Vault Liquidity Framework (VLF): The Infrastructure Behind Yarm's Liquidity Engine

In the emerging world of programmable liquidity, few systems offer the modular power and real world execution of VLF, the Vault Liquidity Framework. Built by Mitosis, VLF powers Yarm, an onchain launch and growth platform that blends capital deployment with social signal intelligence. Where most platforms treat liquidity and community as separate problems, VLF unifies them into a single programmable structure. The result? Capital that’s not just fast, flexible, and liquid, but targeted.
What Is VLF?
VLF (Vault Liquidity Framework) is Mitosis' modular vault system that acts as the technical foundation for Yarm’s social capital coordination. It enables liquidity providers (LPs) to deploy capital into curated vaults that plug directly into launch stage protocols.
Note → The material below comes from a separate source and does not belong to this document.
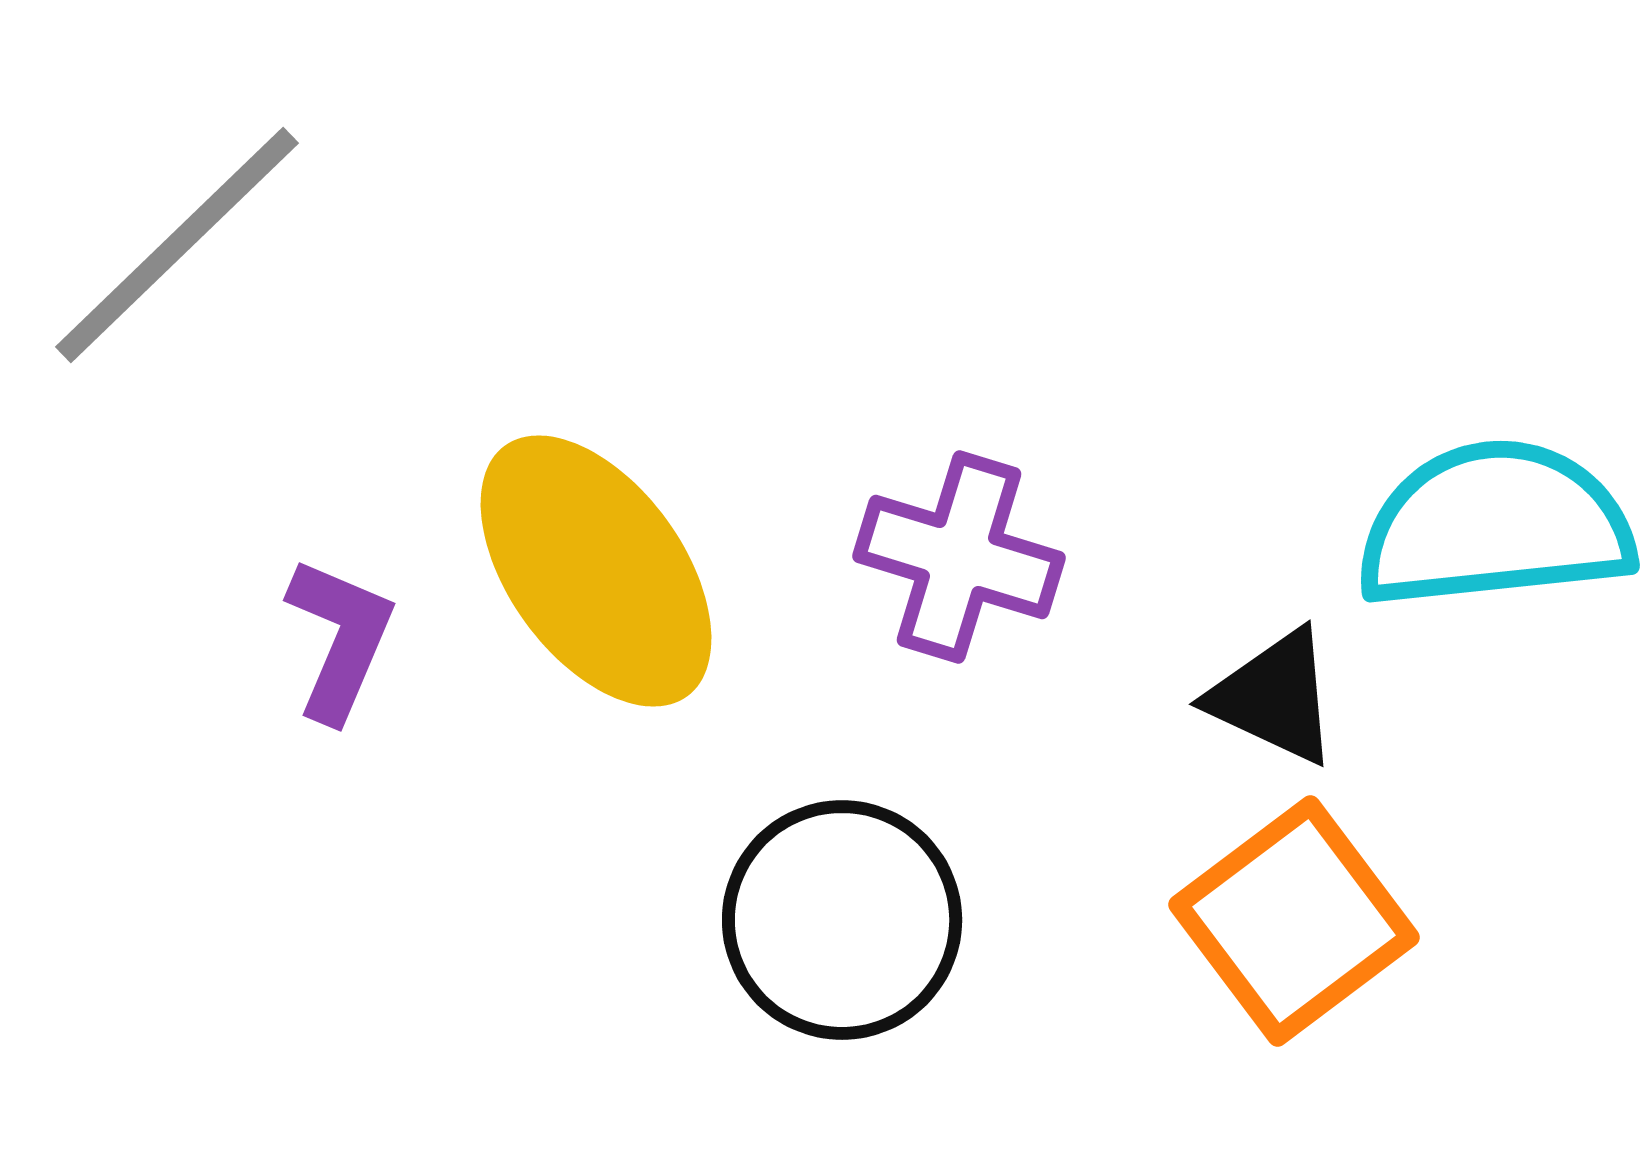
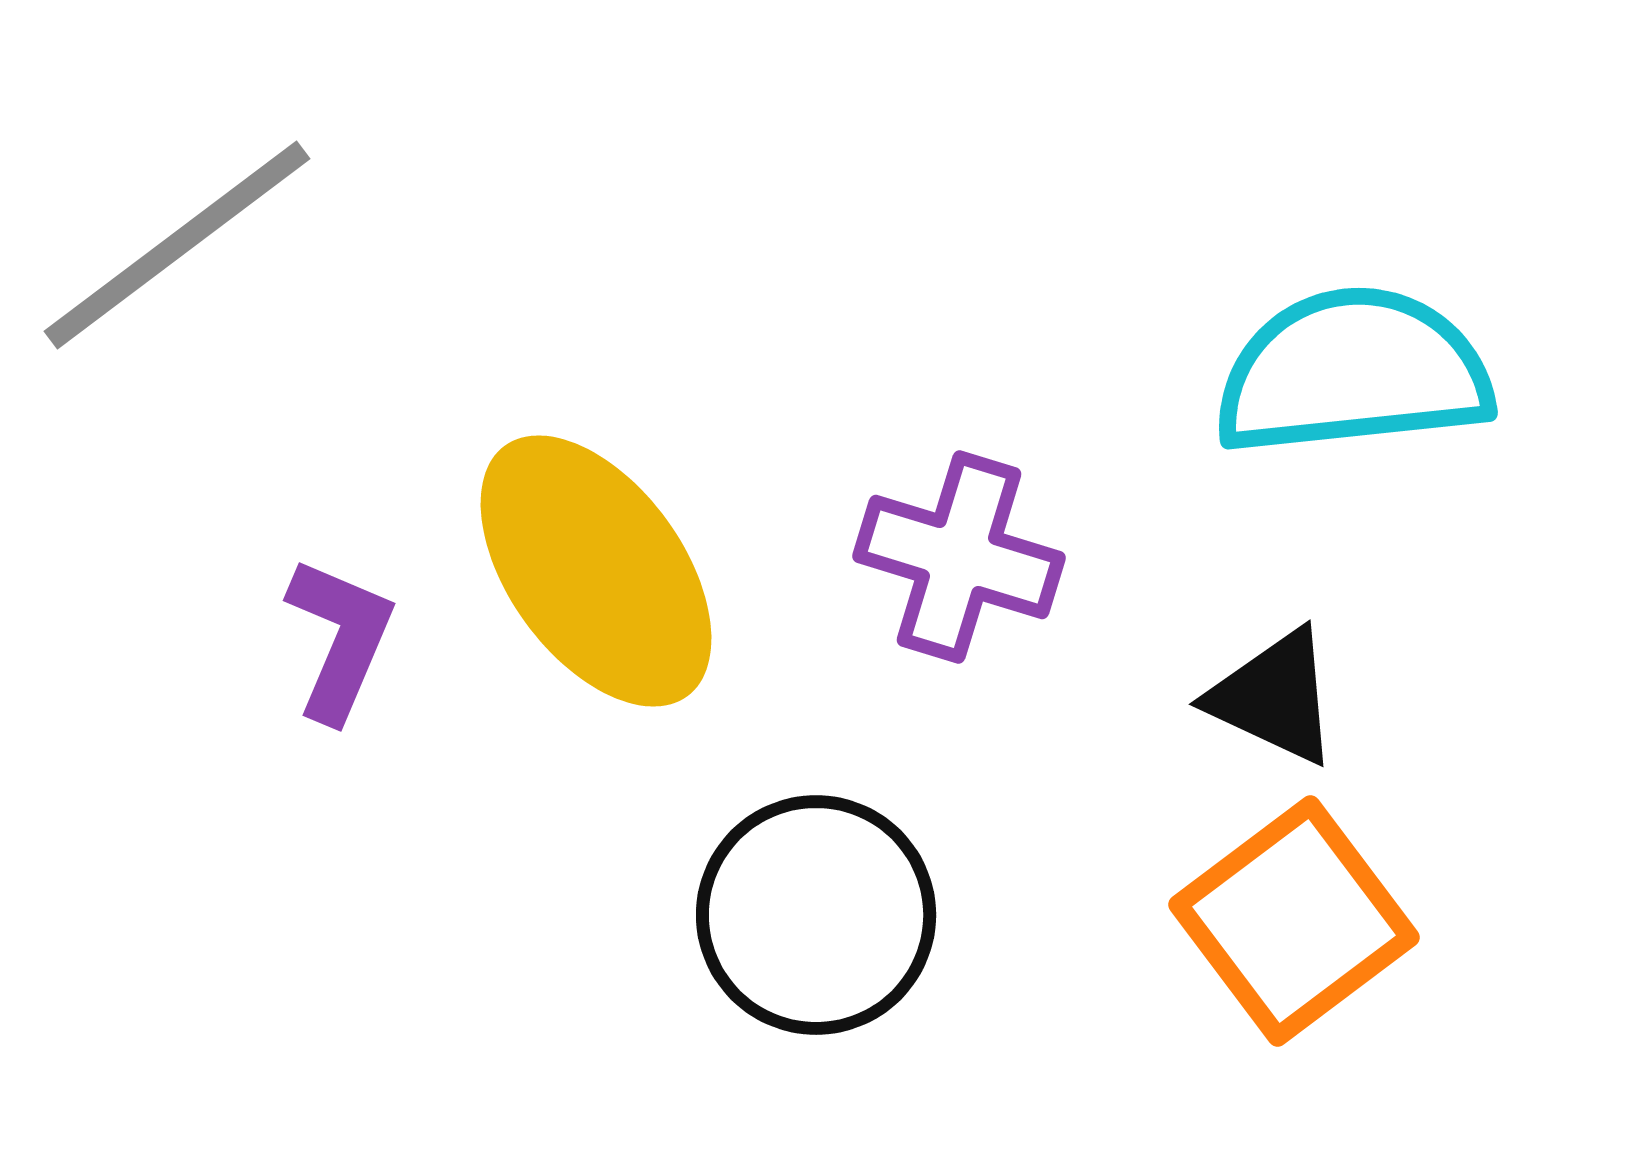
gray line: rotated 7 degrees clockwise
cyan semicircle: moved 142 px left, 153 px up
black circle: moved 26 px left, 5 px up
Each vault is programmable, composable, and built to handle both capital logistics and incentive logic via integrations with Kaito AI.
Key Functions of VLF

How VLF Works
The Vault Liquidity Framework is made of flexible, modular vaults that live within the Mitosis ecosystem. Here's the lifecycle: 1. Liquidity Providers deposit capital into VLF vaults via the Mitosis Chain. 2. ERC20 receipt tokens are minted: these act as liquid, transferable claims on vault assets. 3. Kaito AI processes community activity and signal data, pairing capital with high intent projects. 4. Vaults deploy capital directly into selected protocols during launch or growth phases. 5. LPs earn yield, while protocols receive aligned, long term liquidity and curated user bases. Unlike traditional farming models, there are no lockups, no one size fits all contracts, and no wasted TVL.
Why Projects Choose VLF
Projects launching via Yarm get more than just capital, they get community aligned capital. VLF vaults inject ready to deploy liquidity directly into protocol contracts on launch day. This removes the need for complex coordination, fundraising, or fragmented airdrop games. All liquidity is backed by actual user participation.
Why LPs Choose VLF
Liquidity Providers aren’t just farming numbers. With VLF, they: ● Stay liquid at all times via ERC20 receipt tokens ● Get early access to high quality opportunities ● Earn layered yield: base vault returns + Yarm partner incentives ● Deploy across chains using Mitosis’ programmable infrastructure This is DeFi yield with context not just passive staking.
VLF in the Mitosis Stack
VLF is not a stand alone tool. It’s deeply embedded in the modular architecture of Mitosis, where components like: ■ Zygo (settlement & accounting) ■ Matrix Flow (yield routing logic) ■ Chromo (chain neutral UX) ■ Telo (chain level incentives) They all come together to ensure capital moves where it's needed, earns efficiently, and remains composable across chains.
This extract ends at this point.